Background
He was born in the castle of Alteville in the commune of Tarquimpol, Moselle, and went to school at the lyceum in Nancy, where he studied chemistry, metaphysics and Cabala.
He was born in the castle of Alteville in the commune of Tarquimpol, Moselle, and went to school at the lyceum in Nancy, where he studied chemistry, metaphysics and Cabala.
He was very celebrated and successful in his time. De Guaita came from a noble Italian family who had relocated to France, and as such his title was "Marquis", or Marquess. In the 1880s, Guaita published two collections of poetry The Dark Muse (1883) and The Mystic Rose (1885), which became popular.
They recruited Gérard Encausse to help rebuild the brotherhood.
The order also conducted examinations and provided university degrees on Cabala topics. In the late 1880s, the Abbé Boullan, a defrocked Catholic Priest and the head of a schismatic branch called the “Church of the Carmel” led a “magical war” against de Guaita.

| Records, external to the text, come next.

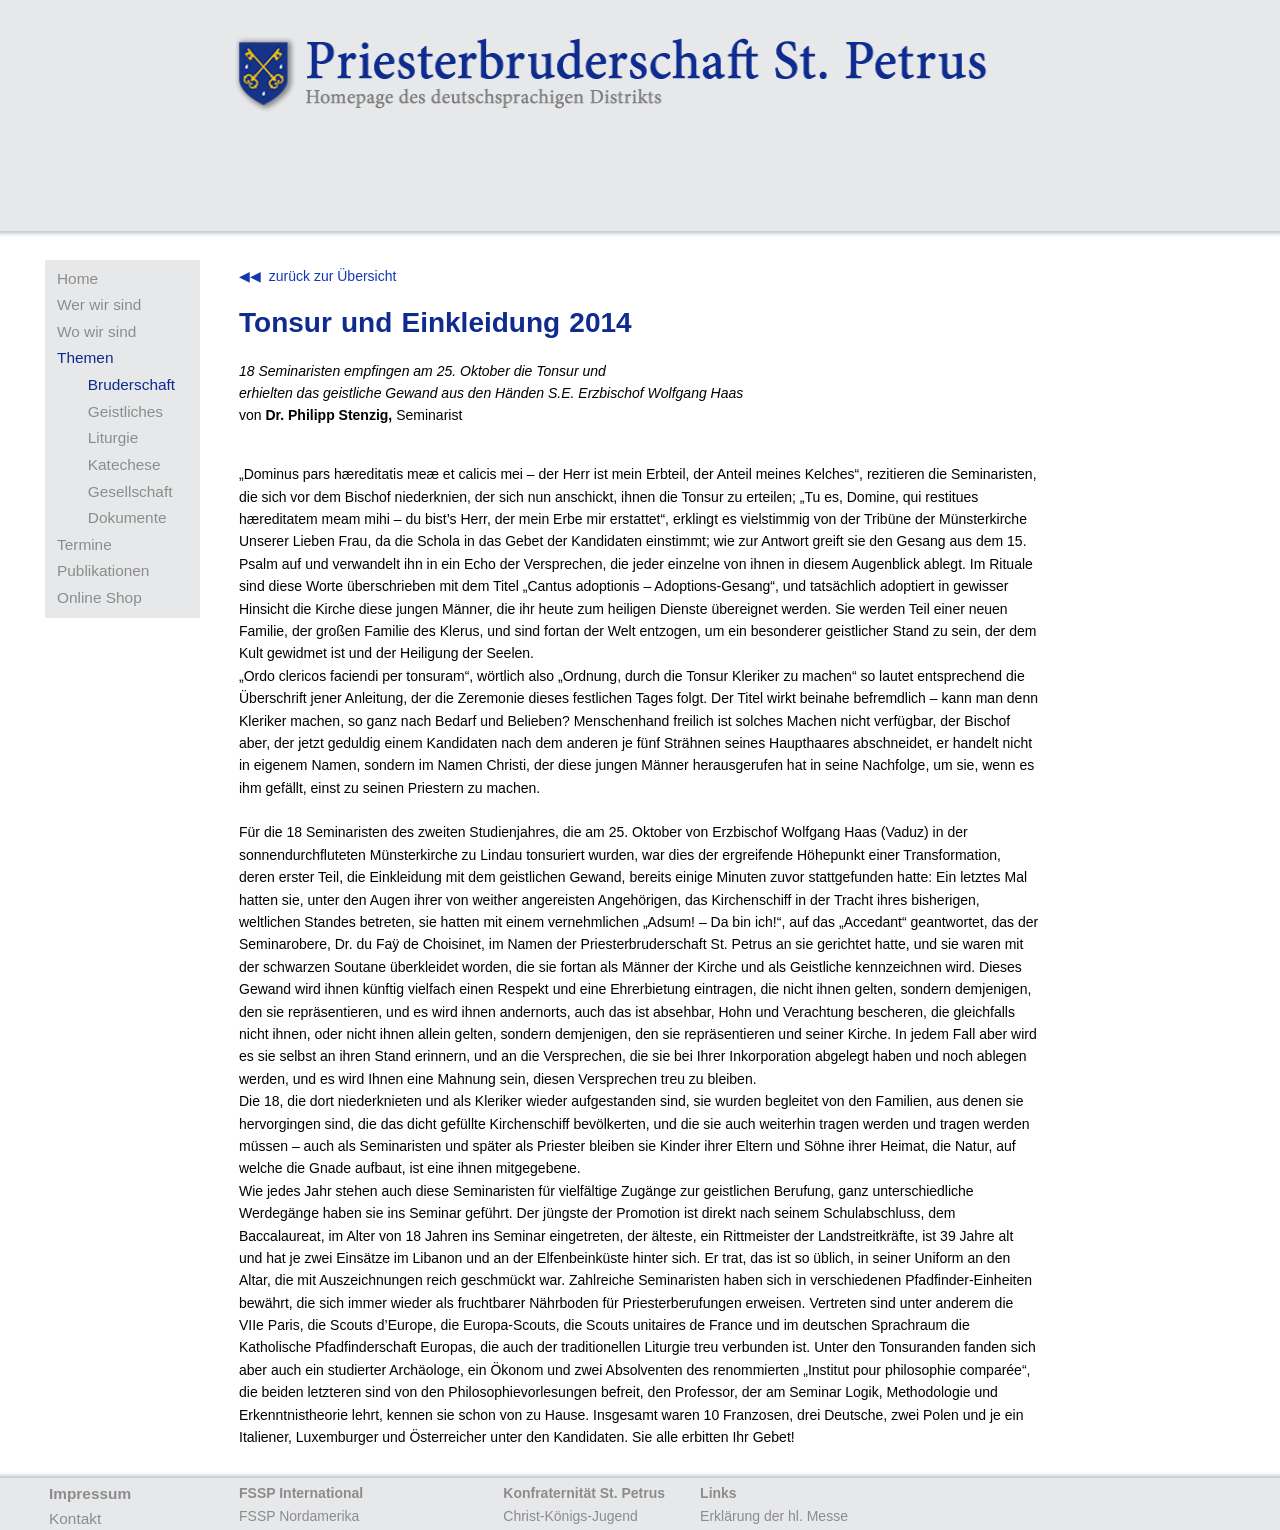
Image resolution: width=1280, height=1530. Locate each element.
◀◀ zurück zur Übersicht (317, 276)
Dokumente (127, 517)
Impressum (90, 1493)
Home (77, 278)
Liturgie (113, 437)
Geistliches (125, 411)
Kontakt (75, 1518)
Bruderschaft (131, 384)
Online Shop (99, 597)
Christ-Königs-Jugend (570, 1516)
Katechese (124, 464)
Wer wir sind (99, 304)
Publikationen (103, 570)
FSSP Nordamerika (299, 1516)
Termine (84, 544)
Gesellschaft (130, 491)
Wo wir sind (96, 331)
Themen (85, 357)
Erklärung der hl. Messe (774, 1516)
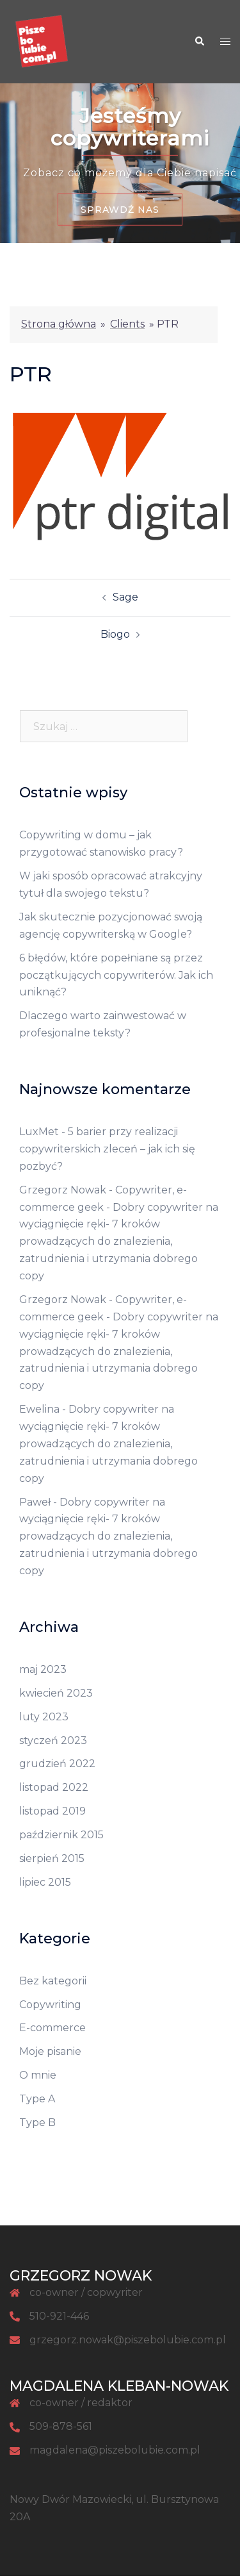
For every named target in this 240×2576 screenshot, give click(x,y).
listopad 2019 (52, 1811)
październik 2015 (61, 1835)
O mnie (37, 2075)
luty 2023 (43, 1717)
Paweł (35, 1502)
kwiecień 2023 (56, 1693)
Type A (37, 2099)
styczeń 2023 (53, 1740)
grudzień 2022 (57, 1763)
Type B (37, 2122)
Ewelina (39, 1409)
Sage (125, 597)
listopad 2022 (53, 1787)
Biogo (115, 634)
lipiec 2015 (45, 1882)
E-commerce (52, 2028)
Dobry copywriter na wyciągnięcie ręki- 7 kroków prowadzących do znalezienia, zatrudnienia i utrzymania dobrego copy (118, 1242)
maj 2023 (43, 1669)
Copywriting (50, 2004)
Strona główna (58, 324)
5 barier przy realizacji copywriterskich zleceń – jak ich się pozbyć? (107, 1149)
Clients (127, 324)
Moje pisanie (50, 2051)
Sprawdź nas (120, 209)
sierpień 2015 (51, 1858)
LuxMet (39, 1132)
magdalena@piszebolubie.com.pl (114, 2450)
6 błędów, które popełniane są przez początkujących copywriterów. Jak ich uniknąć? (116, 975)
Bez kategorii (52, 1981)
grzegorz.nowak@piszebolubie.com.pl (127, 2340)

French novelist Joris K. Huysmans, a supporter of Boullan, portrayed de Guaita as a Satanic sorcerer in the novel Louisiana Bas. Another of Boullan’s supporters, the writer Jules Bois, challenged de Guaita to a pistol duel.
De Guaita agreed and took part in the duel, but as both men missed, no one was hurt.
By the 1890s, de Guaita"s, Papus" and Péladan’s collaboration became increasingly strained by disagreements over strategy and doctrines. Guaita and Papus lost the support of Péladan, who left to start a competing order. De Guaita died in 1897 at the age of 36.
His original drawing of an inverted pentagram with a goat"s head appeared in Louisiana Clef de la Magie Noire (The Key to Black Magic), published the year he died.